Die jeweilige Lebenssituation der Kinder einer Einrichtung wird berücksichtigt. Zusätzlich werden pädagogische Angebote für Eltern durchgeführt. Hierdurch werden das Umfeld der Einrichtung und der Übergang in weiterführende pädagogische Einrichtungen, in der Regel die Grundschule, beeinflusst.
Eltern erhalten Informationen über Sucht- und Gewaltentstehung ebenso wie über wirksame Präventionsstrategien. Sie werden bei den pädagogischen Vorhaben informiert und mit einbezogen. Außerdem bietet FREUNDE dem pädagogischen Fachpersonal ein Aufbauseminar zur Zusammenarbeit mit Eltern an.
Eine große Stärke liegt im langfristigen Konzept aller Angebote. Zwischen Beginn und Abschluss der Basisseminareinheiten liegen ca. 3 bis 6 Monate. Daran schließen sich Aufbauseminare und/oder Zirkeltreffen je nach Bedarf an. Im Idealfall entsteht ein fachlich begleiteter Kontakt über einen längeren Zeitraum zwischen dem Einrichtungsteam und der FREUNDE-Trainer*in vor Ort.
Veränderungsprozesse werden ermöglicht und in Gang gehalten, indem mit Einrichtungsteams gearbeitet und über längere Zeiträume Begleitung durch die FREUNDE-Trainer*in zur Verfügung gestellt wird.
Durch die Ansprache von Teams und die Thematisierung von Selbst- und Gruppenreflexionsprozessen werden Entwicklungen angestoßen, begleitet und gemachte Erfahrungen einbezogen und reflektiert.
Bei den Seminarangeboten wird Grundwissen vermittelt und es werden Strategien erarbeitet und konkrete Ziele vereinbart, die bei Folgetreffen überprüft werden.
Die Ziele von FREUNDE werden von den Beteiligten und zunehmend in der breiten Öffentlichkeit positiv eingeschätzt und akzeptiert.

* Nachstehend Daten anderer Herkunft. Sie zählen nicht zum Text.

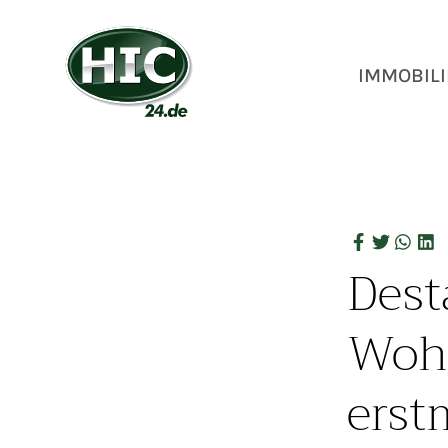
IMMOBILI
Desta
Wohn
erst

Conclusio: Die Programme der FREUNDE sind bestens geeignet, über Fortbildung und Begleitung von Pädagoginnen und Pädagogen sowie Müttern und Vätern, die körperliche, geistige, emotionale und soziale Gesundheit der Mädchen und Buben zu fördern und zu sichern.

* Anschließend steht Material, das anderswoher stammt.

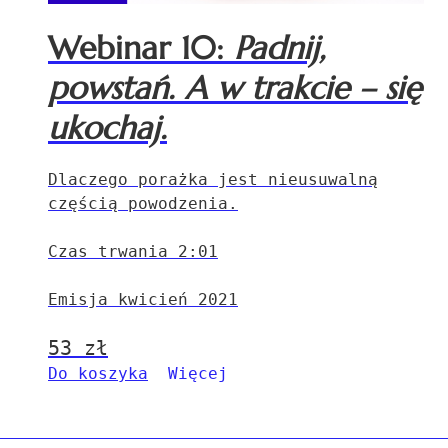
Webinar 10:
Padnij,
powstań. A w trakcie – się
ukochaj.
Dlaczego porażka jest nieusuwalną
częścią powodzenia.
Czas trwania 2:01
Emisja kwicień 2021
53
zł
Do koszyka
Więcej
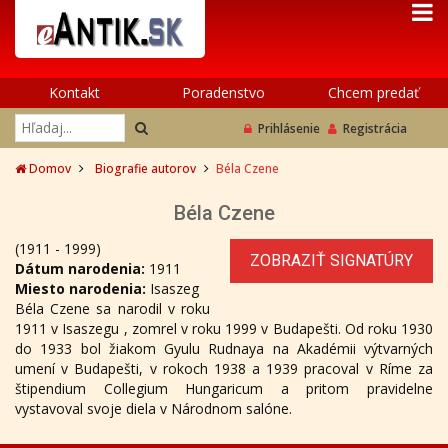
Kontakt
Poradenstvo
Chcem predať
Prihlásenie
Registrácia
Domov
Biografie autorov
Béla Czene
Béla Czene
(1911 - 1999)
ZOBRAZIŤ SIGNATÚRY
Dátum narodenia:
1911
Miesto narodenia:
Isaszeg
Béla Czene sa narodil v roku
1911 v Isaszegu , zomrel v roku 1999 v Budapešti. Od roku 1930
do 1933 bol žiakom Gyulu Rudnaya na Akadémii výtvarných
umení v Budapešti, v rokoch 1938 a 1939 pracoval v Ríme za
štipendium Collegium Hungaricum a pritom pravidelne
vystavoval svoje diela v Národnom salóne.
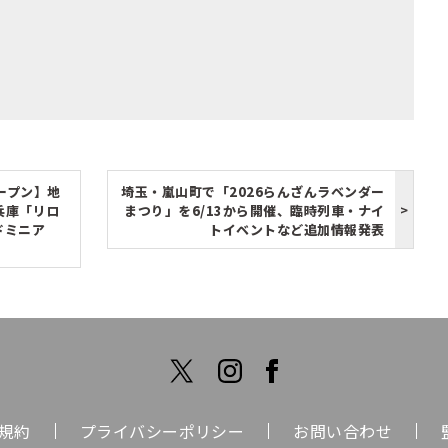
ープン】地
埼玉・嵐山町で「2026らんざんラベンダー
兵庫「リロ
まつり」を6/13から開催、臨時列車・ナイ
ドミニア
トイベントなど追加情報発表
規約
プライバシーポリシー
お問い合わせ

Die Grüne Liste Prävention ist eine Datenbank empfohlener Präventionsprogramme mit nachgewiesener Wirksamkeit. FREUNDE wurde in der "Grünen Liste Prävention" als empfehlenswertes Programm aufgenommen, eingestuft mit "1 - Effektivität theoretisch gut begründet" und die Evaluationsergebnisse als (überwiegend) positiv angegeben.